Assignment.
Say how many of the lines below hold "Trim", writing the number and nothing more.

══ Data listing

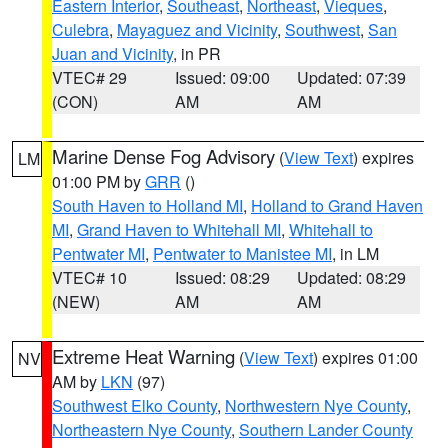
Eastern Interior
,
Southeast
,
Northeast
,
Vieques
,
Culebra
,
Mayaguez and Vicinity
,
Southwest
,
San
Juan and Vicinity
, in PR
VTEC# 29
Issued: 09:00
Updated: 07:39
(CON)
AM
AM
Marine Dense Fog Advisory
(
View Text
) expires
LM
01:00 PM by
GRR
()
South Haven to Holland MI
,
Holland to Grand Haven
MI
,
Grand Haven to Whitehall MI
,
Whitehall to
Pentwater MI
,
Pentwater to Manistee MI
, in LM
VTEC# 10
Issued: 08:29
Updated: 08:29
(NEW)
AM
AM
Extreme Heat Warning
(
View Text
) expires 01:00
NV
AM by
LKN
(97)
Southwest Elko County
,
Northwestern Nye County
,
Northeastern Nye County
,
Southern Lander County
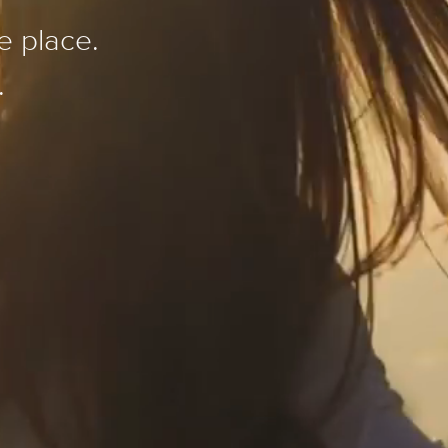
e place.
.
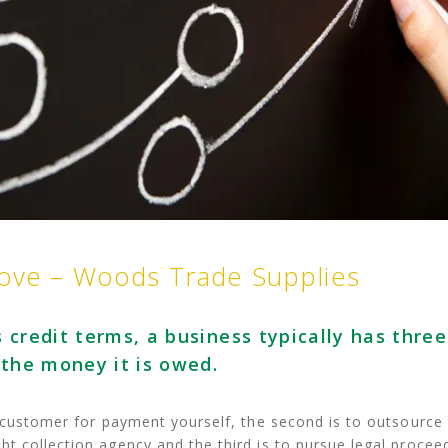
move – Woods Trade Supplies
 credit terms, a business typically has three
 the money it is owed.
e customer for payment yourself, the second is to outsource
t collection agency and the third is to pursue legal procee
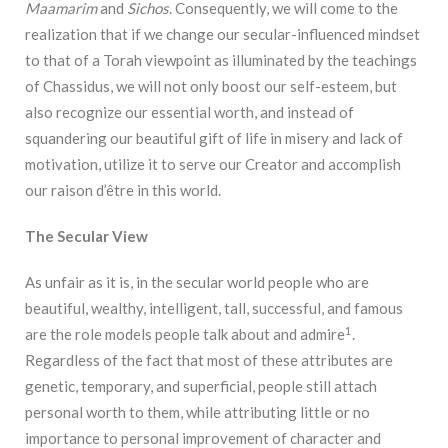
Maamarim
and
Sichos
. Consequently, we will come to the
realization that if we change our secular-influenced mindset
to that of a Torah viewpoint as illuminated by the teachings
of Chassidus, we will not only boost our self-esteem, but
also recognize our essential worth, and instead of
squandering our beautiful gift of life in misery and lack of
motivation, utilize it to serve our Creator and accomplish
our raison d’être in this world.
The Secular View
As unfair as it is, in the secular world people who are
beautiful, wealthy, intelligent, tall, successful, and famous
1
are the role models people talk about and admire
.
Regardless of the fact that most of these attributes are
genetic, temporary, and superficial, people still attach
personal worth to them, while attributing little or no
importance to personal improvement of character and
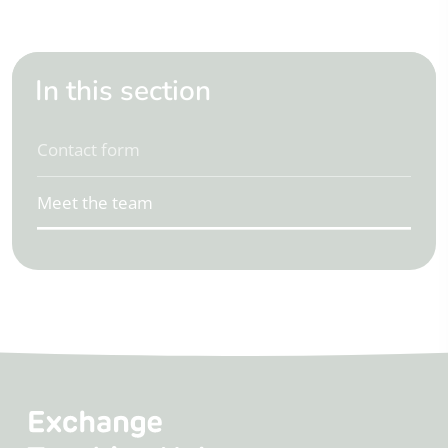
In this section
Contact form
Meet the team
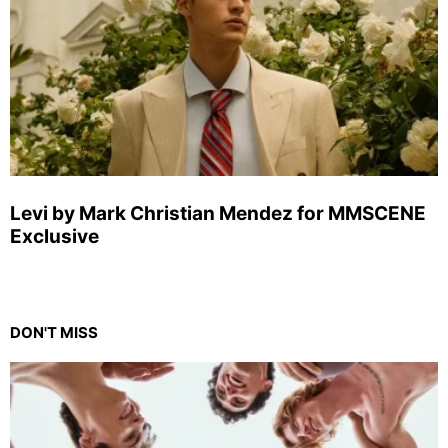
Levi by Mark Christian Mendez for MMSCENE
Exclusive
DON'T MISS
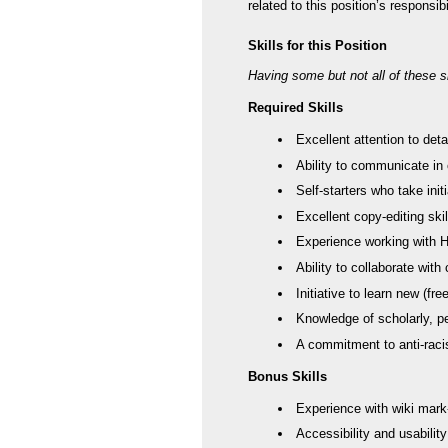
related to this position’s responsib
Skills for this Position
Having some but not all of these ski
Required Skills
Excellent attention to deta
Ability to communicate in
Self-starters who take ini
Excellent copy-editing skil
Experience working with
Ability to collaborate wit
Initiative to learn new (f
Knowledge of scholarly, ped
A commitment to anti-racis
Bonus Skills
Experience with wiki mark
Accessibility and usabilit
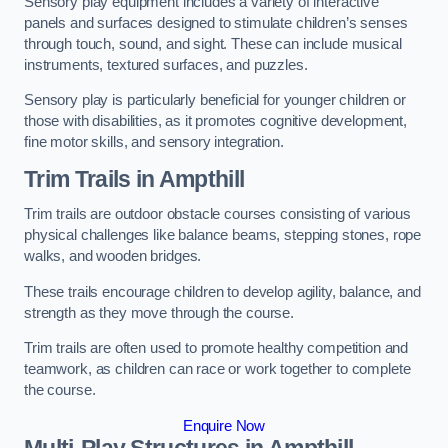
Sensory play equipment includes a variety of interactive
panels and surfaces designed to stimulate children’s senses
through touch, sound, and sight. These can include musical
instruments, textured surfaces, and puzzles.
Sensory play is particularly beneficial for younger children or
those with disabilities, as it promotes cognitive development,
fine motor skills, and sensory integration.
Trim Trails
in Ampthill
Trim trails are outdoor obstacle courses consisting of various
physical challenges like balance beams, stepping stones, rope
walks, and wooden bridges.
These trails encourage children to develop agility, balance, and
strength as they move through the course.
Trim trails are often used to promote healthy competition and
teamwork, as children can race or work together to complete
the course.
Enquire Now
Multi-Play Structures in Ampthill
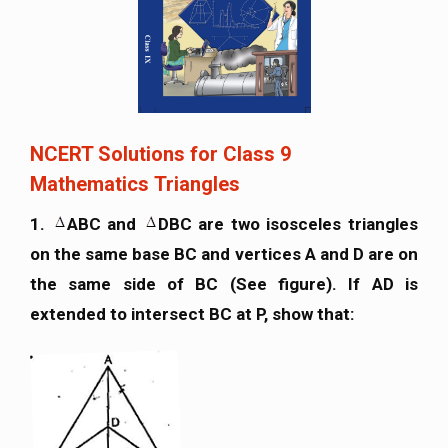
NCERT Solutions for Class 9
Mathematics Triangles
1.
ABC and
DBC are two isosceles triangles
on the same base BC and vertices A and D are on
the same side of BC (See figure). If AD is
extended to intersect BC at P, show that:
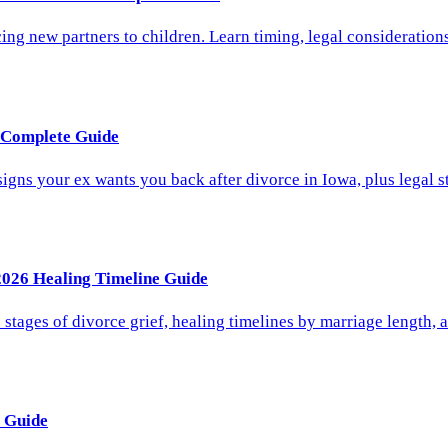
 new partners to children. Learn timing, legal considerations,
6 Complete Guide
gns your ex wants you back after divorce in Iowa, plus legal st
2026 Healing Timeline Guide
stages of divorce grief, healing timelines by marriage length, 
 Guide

════

Result for this task.
3